(Saved data entries)
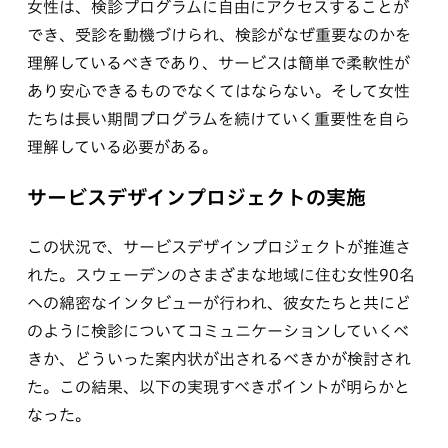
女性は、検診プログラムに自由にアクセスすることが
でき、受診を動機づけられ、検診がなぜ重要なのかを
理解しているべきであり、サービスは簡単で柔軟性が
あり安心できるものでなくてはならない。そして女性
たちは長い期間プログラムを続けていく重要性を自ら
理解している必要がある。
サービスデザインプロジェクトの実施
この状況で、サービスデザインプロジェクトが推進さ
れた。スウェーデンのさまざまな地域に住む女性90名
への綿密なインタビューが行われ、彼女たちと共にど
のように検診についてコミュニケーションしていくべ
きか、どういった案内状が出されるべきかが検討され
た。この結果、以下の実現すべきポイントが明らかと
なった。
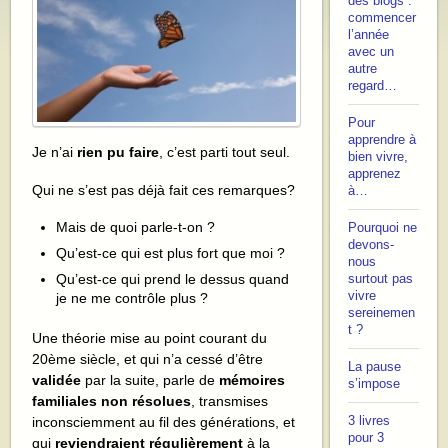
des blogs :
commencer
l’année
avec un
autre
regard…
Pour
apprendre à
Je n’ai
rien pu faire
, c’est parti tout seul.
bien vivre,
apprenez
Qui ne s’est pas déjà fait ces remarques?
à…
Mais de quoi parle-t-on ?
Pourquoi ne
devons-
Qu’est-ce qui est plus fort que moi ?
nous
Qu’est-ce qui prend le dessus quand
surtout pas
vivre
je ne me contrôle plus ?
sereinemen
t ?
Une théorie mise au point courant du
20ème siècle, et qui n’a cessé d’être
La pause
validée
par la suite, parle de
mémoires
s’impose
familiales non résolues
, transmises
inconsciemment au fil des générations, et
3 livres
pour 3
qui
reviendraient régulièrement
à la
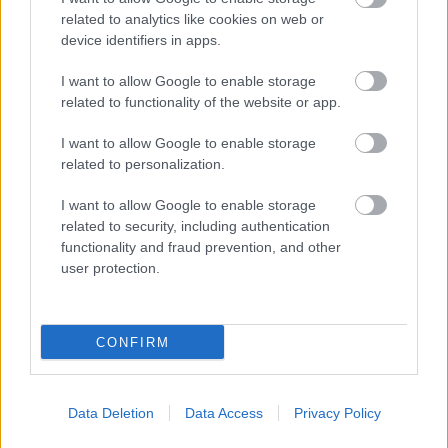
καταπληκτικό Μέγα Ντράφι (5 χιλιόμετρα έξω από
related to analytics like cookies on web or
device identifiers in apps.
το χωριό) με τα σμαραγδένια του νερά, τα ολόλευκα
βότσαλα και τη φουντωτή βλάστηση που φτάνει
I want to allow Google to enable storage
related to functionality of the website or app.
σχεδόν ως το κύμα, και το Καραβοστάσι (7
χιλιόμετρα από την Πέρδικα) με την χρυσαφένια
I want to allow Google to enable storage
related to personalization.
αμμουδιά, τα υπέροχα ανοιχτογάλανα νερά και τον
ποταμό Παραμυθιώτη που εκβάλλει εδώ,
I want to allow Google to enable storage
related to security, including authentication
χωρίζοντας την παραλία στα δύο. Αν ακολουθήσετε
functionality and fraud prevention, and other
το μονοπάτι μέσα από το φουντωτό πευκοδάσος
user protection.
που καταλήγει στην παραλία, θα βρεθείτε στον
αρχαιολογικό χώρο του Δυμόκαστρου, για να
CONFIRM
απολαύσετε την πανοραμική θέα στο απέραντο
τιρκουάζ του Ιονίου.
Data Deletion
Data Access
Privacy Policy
==
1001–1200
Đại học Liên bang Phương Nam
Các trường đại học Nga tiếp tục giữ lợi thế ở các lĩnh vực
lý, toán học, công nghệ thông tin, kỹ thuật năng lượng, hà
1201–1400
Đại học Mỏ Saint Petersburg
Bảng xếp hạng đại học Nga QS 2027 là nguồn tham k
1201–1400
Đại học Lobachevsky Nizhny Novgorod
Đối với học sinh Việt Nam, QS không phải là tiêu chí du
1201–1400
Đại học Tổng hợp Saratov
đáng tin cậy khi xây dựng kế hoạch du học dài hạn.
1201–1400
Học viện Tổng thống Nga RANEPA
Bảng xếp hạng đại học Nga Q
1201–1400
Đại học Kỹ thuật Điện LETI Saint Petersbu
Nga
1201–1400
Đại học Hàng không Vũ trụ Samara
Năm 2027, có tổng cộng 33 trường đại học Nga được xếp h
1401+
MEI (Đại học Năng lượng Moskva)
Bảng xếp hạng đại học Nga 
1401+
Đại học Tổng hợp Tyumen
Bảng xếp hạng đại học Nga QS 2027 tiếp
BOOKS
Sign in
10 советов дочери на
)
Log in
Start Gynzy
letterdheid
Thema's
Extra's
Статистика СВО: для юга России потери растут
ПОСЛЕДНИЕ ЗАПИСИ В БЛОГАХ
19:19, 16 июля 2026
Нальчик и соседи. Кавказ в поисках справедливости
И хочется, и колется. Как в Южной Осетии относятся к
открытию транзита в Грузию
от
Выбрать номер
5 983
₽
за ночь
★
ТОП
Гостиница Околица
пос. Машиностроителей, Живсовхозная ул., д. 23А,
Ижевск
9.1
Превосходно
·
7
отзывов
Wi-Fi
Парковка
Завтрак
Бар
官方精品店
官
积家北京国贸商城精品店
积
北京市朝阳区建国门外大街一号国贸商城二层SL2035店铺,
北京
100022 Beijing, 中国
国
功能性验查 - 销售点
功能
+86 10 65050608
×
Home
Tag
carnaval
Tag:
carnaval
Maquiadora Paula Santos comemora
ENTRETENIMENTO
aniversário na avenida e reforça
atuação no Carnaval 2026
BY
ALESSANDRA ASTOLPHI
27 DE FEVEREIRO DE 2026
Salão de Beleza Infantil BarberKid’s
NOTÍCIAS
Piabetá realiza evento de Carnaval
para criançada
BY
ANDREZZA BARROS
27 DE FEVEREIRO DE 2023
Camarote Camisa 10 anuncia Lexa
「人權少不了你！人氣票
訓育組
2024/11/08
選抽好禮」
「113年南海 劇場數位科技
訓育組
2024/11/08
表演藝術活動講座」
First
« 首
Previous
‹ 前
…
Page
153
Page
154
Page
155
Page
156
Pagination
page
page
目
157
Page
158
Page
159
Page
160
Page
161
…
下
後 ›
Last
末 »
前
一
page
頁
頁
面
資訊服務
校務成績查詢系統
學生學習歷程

## Work order
Your answer should consist of each line of the data above in which the word "functionality" occurs.

## Task answer
related to functionality of the website or app.
functionality and fraud prevention, and other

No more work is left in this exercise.